The IBC must not conflate business failure with malfeasance, or an unfortunate entrepreneur with a fraudulent one

- M S SAHOO & RAGHAV PANDEY

Why Section 29A needs calibration

The first resolution plan under the Insolvency and Bankruptcy Code (IBC), 2016, approved in August 2017, triggered widespread disquiet. A related party regained control of the company while creditors took a 94 per cent haircut. This outcome appeared commercially imprudent and morally indefensible, exposing the vulnerability of the nascent insolvency regime to abuse. The IBC could not be a route for errant promoters who had run a company into the ground to shed debt and reclaim assets. The government responded swiftly, inserting Section 29A to restore confidence in the regime.

Nearly a decade on, the twin balance-sheet syndrome that motivated early interventions has largely receded. In the changed landscape, Section 29A increasingly risks impeding the IBC’s objective of value-maximising resolution by excluding precisely those actors who may be best placed to revive distressed assets. The question is whether Section 29A in its present form still continues to serve its purpose without imposing disproportionate collateral costs.
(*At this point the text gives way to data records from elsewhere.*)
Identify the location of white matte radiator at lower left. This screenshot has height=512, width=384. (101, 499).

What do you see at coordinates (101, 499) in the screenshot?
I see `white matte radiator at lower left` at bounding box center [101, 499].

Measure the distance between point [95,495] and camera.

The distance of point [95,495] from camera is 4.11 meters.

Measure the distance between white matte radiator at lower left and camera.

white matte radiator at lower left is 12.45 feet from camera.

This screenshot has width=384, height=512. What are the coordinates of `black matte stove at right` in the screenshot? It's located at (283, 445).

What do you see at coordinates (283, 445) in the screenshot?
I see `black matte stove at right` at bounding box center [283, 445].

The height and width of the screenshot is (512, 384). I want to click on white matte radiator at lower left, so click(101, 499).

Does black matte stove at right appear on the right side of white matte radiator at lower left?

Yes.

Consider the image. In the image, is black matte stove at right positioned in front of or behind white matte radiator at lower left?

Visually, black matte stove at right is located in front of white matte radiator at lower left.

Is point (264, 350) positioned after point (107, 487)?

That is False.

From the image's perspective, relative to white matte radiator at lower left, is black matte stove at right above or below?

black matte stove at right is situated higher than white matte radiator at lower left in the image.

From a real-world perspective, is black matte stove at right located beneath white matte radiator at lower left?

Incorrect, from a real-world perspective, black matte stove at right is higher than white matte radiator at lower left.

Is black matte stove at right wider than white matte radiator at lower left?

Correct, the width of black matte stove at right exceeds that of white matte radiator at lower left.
Clause (c), for instance, disqualifies a promoter of a company that has a nonperforming asset (NPA) account for at least one year before the commencement of the corporate insolvency resolution process (CIRP) of a company from submitting a resolution plan to take it over. This provision produces anomalous outcomes. A promoter of several companies, each with substantial NPAs for decades, retains control of those companies so long as none of those companies is admitted into CIRP. By contrast, a promoter of a single company with a relatively small NPA for a year loses the company if that company enters insolvency. Disqualification thus turns not on the existence, magnitude, or persistence of NPA, but on the happenstance of admission into CIRP, an outcome often shaped by creditor strategy rather than promoter conduct.